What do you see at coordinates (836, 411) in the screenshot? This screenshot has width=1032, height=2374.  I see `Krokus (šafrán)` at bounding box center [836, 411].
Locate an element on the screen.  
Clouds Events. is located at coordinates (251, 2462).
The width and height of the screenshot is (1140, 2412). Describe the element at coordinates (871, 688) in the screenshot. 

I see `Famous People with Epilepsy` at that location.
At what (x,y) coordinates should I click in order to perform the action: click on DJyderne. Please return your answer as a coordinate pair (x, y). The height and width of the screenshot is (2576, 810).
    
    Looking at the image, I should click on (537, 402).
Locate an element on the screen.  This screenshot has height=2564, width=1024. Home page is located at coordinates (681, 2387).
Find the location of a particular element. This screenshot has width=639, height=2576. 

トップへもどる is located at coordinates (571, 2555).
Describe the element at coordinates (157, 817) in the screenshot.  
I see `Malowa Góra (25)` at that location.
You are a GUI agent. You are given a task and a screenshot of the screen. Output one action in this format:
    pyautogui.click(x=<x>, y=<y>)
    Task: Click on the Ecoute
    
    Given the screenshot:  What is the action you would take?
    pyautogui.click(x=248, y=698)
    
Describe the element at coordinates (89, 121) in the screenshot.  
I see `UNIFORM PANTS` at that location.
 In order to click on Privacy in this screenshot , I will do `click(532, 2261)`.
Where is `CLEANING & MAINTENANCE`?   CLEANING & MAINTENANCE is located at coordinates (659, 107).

---+---

- **EXERCISE**
Each record is to be retyped exactly as written.

- **OUTPUT OF THE TASK**
What do you see at coordinates (836, 411) in the screenshot? This screenshot has width=1032, height=2374.  I see `Krokus (šafrán)` at bounding box center [836, 411].
Locate an element on the screen.  
Clouds Events. is located at coordinates (251, 2462).
The width and height of the screenshot is (1140, 2412). Describe the element at coordinates (871, 688) in the screenshot. 

I see `Famous People with Epilepsy` at that location.
At what (x,y) coordinates should I click in order to perform the action: click on DJyderne. Please return your answer as a coordinate pair (x, y). The height and width of the screenshot is (2576, 810).
    
    Looking at the image, I should click on (537, 402).
Locate an element on the screen.  This screenshot has height=2564, width=1024. Home page is located at coordinates (681, 2387).
Find the location of a particular element. This screenshot has width=639, height=2576. 

トップへもどる is located at coordinates (571, 2555).
Describe the element at coordinates (157, 817) in the screenshot.  
I see `Malowa Góra (25)` at that location.
You are a GUI agent. You are given a task and a screenshot of the screen. Output one action in this format:
    pyautogui.click(x=<x>, y=<y>)
    Task: Click on the Ecoute
    
    Given the screenshot:  What is the action you would take?
    pyautogui.click(x=248, y=698)
    
Describe the element at coordinates (89, 121) in the screenshot.  
I see `UNIFORM PANTS` at that location.
 In order to click on Privacy in this screenshot , I will do `click(532, 2261)`.
Where is `CLEANING & MAINTENANCE`?   CLEANING & MAINTENANCE is located at coordinates (659, 107).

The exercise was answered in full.